Here we see that ask posts have more comments on average than show posts. There are a little less than 600 more ask posts than show posts. Since ask posts have more comments on average we will focus on these posts. Next, let's see whether there is a relationship between the time the post was posted and the number of comments.

In [5]:
import datetime as dt

result_list = []
for row in ask_posts:
    created_time = row[6]
    num_comments = int(row[4])
    result_list.append([created_time, num_comments])

counts_by_hour = {}
comments_by_hour = {}
for row in result_list:
    created_time = row[0]
    num_comments = row[1]
    hour = dt.datetime.strptime(created_time, "%m/%d/%Y %H:%M").strftime("%H")
    if hour not in counts_by_hour:
        counts_by_hour[hour] = 1
        comments_by_hour[hour] = num_comments
    else:
        counts_by_hour[hour] += 1
        comments_by_hour[hour] += num_comments


comments_by_hour

{'00': 447,
 '01': 683,
 '02': 1381,
 '03': 421,
 '04': 337,
 '05': 464,
 '06': 397,
 '07': 267,
 '08': 492,
 '09': 251,
 '10': 793,
 '11': 641,
 '12': 687,
 '13': 1253,
 '14': 1416,
 '15': 4477,
 '16': 1814,
 '17': 1146,
 '18': 1439,
 '19': 1188,
 '20': 1722,
 '21': 1745,
 '22': 479,
 '23': 543}

In [6]:
# lets find the average number of comments per post for posts created during
# each hour of the day
avg_by_hour = []
for hour in comments_by_hour:
    avg = comments_by_hour[hour] / counts_by_hour[hour]
    avg_by_hour.append([hour, avg])
avg_by_hour

[['00', 8.127272727272727],
 ['11', 11.051724137931034],
 ['14', 13.233644859813085],
 ['13', 14.741176470588234],
 ['20', 21.525],
 ['05', 10.08695652173913],
 ['08', 10.25],
 ['01', 11.383333333333333],
 ['06', 9.022727272727273],
 ['21', 16.009174311926607],
 ['23', 7.985294117647059],
 ['10', 13.440677966101696],
 ['19', 10.8],
 ['12', 9.41095890410959],
 ['04', 7.170212765957447],
 ['18', 13.20183486238532],
 ['03', 7.796296296296297],
 ['07', 7.852941176470588],
 ['16', 16.796296296296298],
 ['22', 6.746478873239437],
 ['09', 5.5777777777777775],
 ['15', 38.5948275862069],
 ['02', 23.810344827586206],
 ['17', 11.46]]

In [20]:
swap_avg_by_hour = []
for row in avg_by_hour:
    swap_avg_by_hour.append([row[1], row[0]])

sorted_swap = sorted(swap_avg_by_hour, reverse=True)
print(sorted_swap)
print("\n")
print("Top 5 Hours for Ask Posts Comments:")

for average, hour in sorted_swap[:5]:
    hour = dt.datetime.strptime(hour, "%H").strftime("%H:%M")
    print("{}: {:.2f} average comments per post".format(hour, average))

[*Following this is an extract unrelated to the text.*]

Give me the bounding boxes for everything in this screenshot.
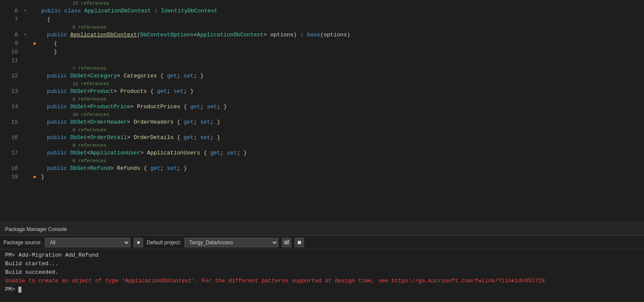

[[38.5948275862069, '15'], [23.810344827586206, '02'], [21.525, '20'], [16.796296296296298, '16'], [16.009174311926607, '21'], [14.741176470588234, '13'], [13.440677966101696, '10'], [13.233644859813085, '14'], [13.20183486238532, '18'], [11.46, '17'], [11.383333333333333, '01'], [11.051724137931034, '11'], [10.8, '19'], [10.25, '08'], [10.08695652173913, '05'], [9.41095890410959, '12'], [9.022727272727273, '06'], [8.127272727272727, '00'], [7.985294117647059, '23'], [7.852941176470588, '07'], [7.796296296296297, '03'], [7.170212765957447, '04'], [6.746478873239437, '22'], [5.5777777777777775, '09']]


Top 5 Hours for Ask Posts Comments:
15:00: 38.59 average comments per post
02:00: 23.81 average comments per post
20:00: 21.52 average comments per post
16:00: 16.80 average comments per post
21:00: 16.01 average comments per post


According to the statistics, if you want the greater chance of your post receiving the maximum amount of comments, you should aim to post around the following times; 3pm, 12am, 8pm, 4pm, and 9pm, respectively.